----- DATA TO PROCESS

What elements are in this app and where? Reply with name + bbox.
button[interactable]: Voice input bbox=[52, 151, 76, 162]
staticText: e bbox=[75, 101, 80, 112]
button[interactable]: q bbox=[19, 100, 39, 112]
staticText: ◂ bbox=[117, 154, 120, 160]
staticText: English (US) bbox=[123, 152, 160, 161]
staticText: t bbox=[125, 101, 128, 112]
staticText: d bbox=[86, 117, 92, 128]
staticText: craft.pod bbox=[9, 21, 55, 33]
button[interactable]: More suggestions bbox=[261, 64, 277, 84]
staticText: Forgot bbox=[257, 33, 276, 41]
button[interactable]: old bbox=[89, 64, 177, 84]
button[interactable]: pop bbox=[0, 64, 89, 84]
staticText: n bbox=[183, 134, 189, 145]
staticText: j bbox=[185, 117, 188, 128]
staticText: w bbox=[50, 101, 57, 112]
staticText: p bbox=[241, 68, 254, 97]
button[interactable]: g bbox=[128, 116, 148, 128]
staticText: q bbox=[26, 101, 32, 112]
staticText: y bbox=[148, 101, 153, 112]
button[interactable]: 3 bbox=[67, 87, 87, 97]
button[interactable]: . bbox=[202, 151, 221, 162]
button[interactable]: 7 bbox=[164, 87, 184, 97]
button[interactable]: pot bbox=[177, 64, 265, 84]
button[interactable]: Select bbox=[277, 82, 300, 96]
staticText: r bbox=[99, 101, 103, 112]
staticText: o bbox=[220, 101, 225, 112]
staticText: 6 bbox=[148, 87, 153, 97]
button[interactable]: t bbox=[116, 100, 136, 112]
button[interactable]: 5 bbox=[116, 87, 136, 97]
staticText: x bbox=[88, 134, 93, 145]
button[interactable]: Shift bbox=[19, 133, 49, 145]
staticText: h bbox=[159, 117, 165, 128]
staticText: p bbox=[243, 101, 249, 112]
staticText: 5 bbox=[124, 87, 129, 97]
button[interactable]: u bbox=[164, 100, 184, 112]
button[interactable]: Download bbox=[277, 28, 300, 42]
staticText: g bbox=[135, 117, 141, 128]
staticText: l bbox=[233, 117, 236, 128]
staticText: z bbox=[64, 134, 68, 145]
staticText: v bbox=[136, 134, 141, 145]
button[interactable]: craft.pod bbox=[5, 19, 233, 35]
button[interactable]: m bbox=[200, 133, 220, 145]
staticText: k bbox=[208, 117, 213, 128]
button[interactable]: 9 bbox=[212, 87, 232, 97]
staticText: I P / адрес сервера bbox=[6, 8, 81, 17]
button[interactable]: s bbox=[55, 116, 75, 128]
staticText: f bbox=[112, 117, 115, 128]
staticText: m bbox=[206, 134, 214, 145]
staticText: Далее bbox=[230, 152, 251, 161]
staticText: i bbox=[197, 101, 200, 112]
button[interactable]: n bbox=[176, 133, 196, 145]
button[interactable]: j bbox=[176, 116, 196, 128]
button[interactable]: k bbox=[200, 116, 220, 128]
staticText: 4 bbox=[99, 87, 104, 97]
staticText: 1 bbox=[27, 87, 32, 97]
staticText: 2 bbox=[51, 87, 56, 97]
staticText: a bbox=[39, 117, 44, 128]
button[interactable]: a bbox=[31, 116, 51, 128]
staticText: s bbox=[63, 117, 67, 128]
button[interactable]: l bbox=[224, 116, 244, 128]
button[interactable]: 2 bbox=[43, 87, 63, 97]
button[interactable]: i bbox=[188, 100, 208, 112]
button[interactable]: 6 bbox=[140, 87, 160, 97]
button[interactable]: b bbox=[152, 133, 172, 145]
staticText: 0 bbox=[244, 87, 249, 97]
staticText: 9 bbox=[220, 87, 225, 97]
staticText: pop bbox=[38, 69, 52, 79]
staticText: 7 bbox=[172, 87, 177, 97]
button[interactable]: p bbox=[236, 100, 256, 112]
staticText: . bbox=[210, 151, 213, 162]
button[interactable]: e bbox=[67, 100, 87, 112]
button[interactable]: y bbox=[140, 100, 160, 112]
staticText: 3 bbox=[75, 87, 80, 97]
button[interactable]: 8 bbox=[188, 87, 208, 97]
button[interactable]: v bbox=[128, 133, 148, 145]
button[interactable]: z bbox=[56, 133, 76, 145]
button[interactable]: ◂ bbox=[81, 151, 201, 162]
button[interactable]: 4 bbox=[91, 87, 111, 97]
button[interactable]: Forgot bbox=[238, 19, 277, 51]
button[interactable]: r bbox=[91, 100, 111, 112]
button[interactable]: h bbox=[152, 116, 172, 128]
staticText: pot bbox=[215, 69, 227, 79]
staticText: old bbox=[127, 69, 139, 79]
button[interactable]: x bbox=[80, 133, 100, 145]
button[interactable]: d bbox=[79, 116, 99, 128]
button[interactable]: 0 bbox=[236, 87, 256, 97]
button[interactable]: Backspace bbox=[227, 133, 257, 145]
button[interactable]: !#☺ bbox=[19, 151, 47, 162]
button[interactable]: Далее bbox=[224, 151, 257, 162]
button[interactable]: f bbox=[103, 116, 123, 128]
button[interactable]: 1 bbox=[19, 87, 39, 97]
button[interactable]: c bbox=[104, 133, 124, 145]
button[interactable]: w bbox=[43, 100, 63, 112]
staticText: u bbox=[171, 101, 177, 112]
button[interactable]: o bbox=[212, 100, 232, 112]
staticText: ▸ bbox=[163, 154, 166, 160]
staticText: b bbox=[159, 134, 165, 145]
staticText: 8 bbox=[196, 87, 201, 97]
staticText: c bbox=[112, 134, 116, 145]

----------

- _PROBLEM TO WORK ON_
Nothing should be changed: write out all of the data as is.

- _SOLUTION_
What elements are in this app and where? Reply with name + bbox.
button[interactable]: Voice input bbox=[52, 151, 76, 162]
staticText: e bbox=[75, 101, 80, 112]
button[interactable]: q bbox=[19, 100, 39, 112]
staticText: ◂ bbox=[117, 154, 120, 160]
staticText: English (US) bbox=[123, 152, 160, 161]
staticText: t bbox=[125, 101, 128, 112]
staticText: d bbox=[86, 117, 92, 128]
staticText: craft.pod bbox=[9, 21, 55, 33]
button[interactable]: More suggestions bbox=[261, 64, 277, 84]
staticText: Forgot bbox=[257, 33, 276, 41]
button[interactable]: old bbox=[89, 64, 177, 84]
button[interactable]: pop bbox=[0, 64, 89, 84]
staticText: n bbox=[183, 134, 189, 145]
staticText: j bbox=[185, 117, 188, 128]
staticText: w bbox=[50, 101, 57, 112]
staticText: p bbox=[241, 68, 254, 97]
button[interactable]: g bbox=[128, 116, 148, 128]
staticText: q bbox=[26, 101, 32, 112]
staticText: y bbox=[148, 101, 153, 112]
button[interactable]: 3 bbox=[67, 87, 87, 97]
button[interactable]: . bbox=[202, 151, 221, 162]
button[interactable]: 7 bbox=[164, 87, 184, 97]
button[interactable]: pot bbox=[177, 64, 265, 84]
button[interactable]: Select bbox=[277, 82, 300, 96]
staticText: r bbox=[99, 101, 103, 112]
staticText: o bbox=[220, 101, 225, 112]
staticText: 6 bbox=[148, 87, 153, 97]
button[interactable]: t bbox=[116, 100, 136, 112]
button[interactable]: 5 bbox=[116, 87, 136, 97]
staticText: x bbox=[88, 134, 93, 145]
button[interactable]: Shift bbox=[19, 133, 49, 145]
staticText: h bbox=[159, 117, 165, 128]
staticText: p bbox=[243, 101, 249, 112]
staticText: 5 bbox=[124, 87, 129, 97]
button[interactable]: u bbox=[164, 100, 184, 112]
button[interactable]: Download bbox=[277, 28, 300, 42]
staticText: g bbox=[135, 117, 141, 128]
staticText: l bbox=[233, 117, 236, 128]
staticText: z bbox=[64, 134, 68, 145]
staticText: v bbox=[136, 134, 141, 145]
button[interactable]: craft.pod bbox=[5, 19, 233, 35]
button[interactable]: m bbox=[200, 133, 220, 145]
staticText: k bbox=[208, 117, 213, 128]
button[interactable]: 9 bbox=[212, 87, 232, 97]
staticText: I P / адрес сервера bbox=[6, 8, 81, 17]
button[interactable]: s bbox=[55, 116, 75, 128]
staticText: f bbox=[112, 117, 115, 128]
staticText: m bbox=[206, 134, 214, 145]
staticText: Далее bbox=[230, 152, 251, 161]
staticText: i bbox=[197, 101, 200, 112]
button[interactable]: n bbox=[176, 133, 196, 145]
button[interactable]: j bbox=[176, 116, 196, 128]
button[interactable]: k bbox=[200, 116, 220, 128]
staticText: 4 bbox=[99, 87, 104, 97]
staticText: 1 bbox=[27, 87, 32, 97]
staticText: 2 bbox=[51, 87, 56, 97]
staticText: a bbox=[39, 117, 44, 128]
button[interactable]: a bbox=[31, 116, 51, 128]
staticText: s bbox=[63, 117, 67, 128]
button[interactable]: l bbox=[224, 116, 244, 128]
button[interactable]: 2 bbox=[43, 87, 63, 97]
button[interactable]: i bbox=[188, 100, 208, 112]
button[interactable]: 6 bbox=[140, 87, 160, 97]
button[interactable]: b bbox=[152, 133, 172, 145]
staticText: 0 bbox=[244, 87, 249, 97]
staticText: 9 bbox=[220, 87, 225, 97]
staticText: pop bbox=[38, 69, 52, 79]
staticText: 7 bbox=[172, 87, 177, 97]
button[interactable]: p bbox=[236, 100, 256, 112]
staticText: . bbox=[210, 151, 213, 162]
button[interactable]: e bbox=[67, 100, 87, 112]
button[interactable]: y bbox=[140, 100, 160, 112]
staticText: 3 bbox=[75, 87, 80, 97]
button[interactable]: 8 bbox=[188, 87, 208, 97]
button[interactable]: v bbox=[128, 133, 148, 145]
button[interactable]: z bbox=[56, 133, 76, 145]
button[interactable]: ◂ bbox=[81, 151, 201, 162]
button[interactable]: 4 bbox=[91, 87, 111, 97]
button[interactable]: Forgot bbox=[238, 19, 277, 51]
button[interactable]: r bbox=[91, 100, 111, 112]
button[interactable]: h bbox=[152, 116, 172, 128]
staticText: pot bbox=[215, 69, 227, 79]
staticText: old bbox=[127, 69, 139, 79]
button[interactable]: x bbox=[80, 133, 100, 145]
button[interactable]: d bbox=[79, 116, 99, 128]
button[interactable]: 0 bbox=[236, 87, 256, 97]
button[interactable]: Backspace bbox=[227, 133, 257, 145]
button[interactable]: !#☺ bbox=[19, 151, 47, 162]
button[interactable]: Далее bbox=[224, 151, 257, 162]
button[interactable]: f bbox=[103, 116, 123, 128]
button[interactable]: 1 bbox=[19, 87, 39, 97]
button[interactable]: c bbox=[104, 133, 124, 145]
button[interactable]: w bbox=[43, 100, 63, 112]
staticText: u bbox=[171, 101, 177, 112]
button[interactable]: o bbox=[212, 100, 232, 112]
staticText: ▸ bbox=[163, 154, 166, 160]
staticText: b bbox=[159, 134, 165, 145]
staticText: 8 bbox=[196, 87, 201, 97]
staticText: c bbox=[112, 134, 116, 145]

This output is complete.